Frick’s method is called COAST (composite open adaptive sequential test). The idea is appealingly simple: if your effect is >.01 and <.36, keep on testing until the p-value crosses one of these limits.*** Frick’s simulations show that this procedure keeps the overall alpha level under .05. Given that after the first test our p was between the lower and upper limits, our Good Ship DataPoint was in deep waters. Therefore, we continued testing. We decided to add subjects in batches of 60 (barring exclusions) so as to not overshoot and yet make our additions substantive.

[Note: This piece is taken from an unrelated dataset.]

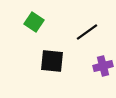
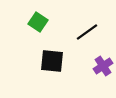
green square: moved 4 px right
purple cross: rotated 18 degrees counterclockwise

If DataPoint failed to reach shore before we'd reached 500 subjects, we would abandon ship. 

Voyage of the Good Ship Data Point on the Rectangular Sea of Probability

Batch 2: Ntotal=202, p=.047. People who use optional testing would stop here and declare victory: p<.05! (Of course, they wouldn’t mention that they’d already peeked.) We’re using COAST, however, and although the good ship DataPoint is in the shallows of the Rectangular Sea of Probability, it has not reached the coast. And BF10=0.6, still leaning toward H0.

Batch 3: Ntotal = 258, p=.013, BF10=1.95. We’re getting encouraging reports from the crow’s nest. The DataPoint crew will likely not succumb to scurvy after all! And the BF10 now favors H1.

Batch 4: Ntotal =306, p=.058, BF10=.40. What’s this??? The wind has taken a treacherous turn and we’ve drifted  away from shore. Rations are getting low--mutiny looms. And if that wasn’t bad enough, BF is  <1 again. Discouraged but not defeated, DataPoint sails on.

Batch 5: Ntotal =359, p=.016, BF10=1.10. Heading back in the right direction again.

Batch 6: Ntotal =421, p=.015, BF=1.17. Barely closer. Will we reach shore before we all die? We have to ration the food.

Batch 7: Ntotal =479, p=.003, BF10=4.11. Made it! Just before supplies ran out and the captain would have been keelhauled. The taverns will be busy tonight.

Some lessons from this nautical exercise:

(1) More data=better.

(2) We now have successfully extended the verbal overshadowing effect, although we found a smaller effect, 9% after 148 subjects and 10% at the end of the experiment.

(3) Although COAST gave us an exit strategy, BF10=4.11 is encouraging but not very strong. And who knows if it will hold up? Up to this point it has been quite volatile.

(4) Our use of COAST worked because we were using Mechanical Turk. Adding batches of 60 subjects would be impractical in the lab.

(5) Using COAST is simple and straightforward. It preserves an overall alpha level of .05. I prefer to use it in conjunction with Bayes factors.

(6) It is puzzling that methodological solutions to a lot of our problems are right there in the psychological literature but that so few people are aware of them.

Coda

In this post, I have focused on the application of COAST and largely ignored, for didactical purposes, that this study was a conceptual replication. More about this in the next post.



Footnotes

Acknowledgements: I thank Samantha Bouwmeester, Peter Verkoeijen, and Anita Eerland for helpful comments on an earlier version of this post. They don't necessarily agree with me on all of the points raised in the post.
*Starring in the role of DataPoint is the Batavia, a replica of a 17th century Dutch East Indies ship, well worth a visit.
** The original study, Schooler and Engstler-Schooler (1990), has a sample of 37 subjects and the RRR1 studies typically had 50-80 subjects. We used chi-square tests to compute p-values. Unlike the replication studies, we did not collapse the conditions in which subjects made a false identification and in which they claimed the suspect was not in the lineup because we thought these were two different kinds of responses. I computed Bayes factors using the BayesFactor package in R. I used the contingencyTableBF function with sampleType = "indepMulti", fixedMargin = "rows", priorConcentration= 1. In this analysis, we separated false alarms from misses, unlike in the replication experiments. This precluded us, however, from using one-sided tests.
*** For this to work, you need to decide a priori to use COAST. This means, for example, that when your p-value is >.01 and <.05 after the first batch, you need to continue testing rather than conclude that you've obtained a significant effect.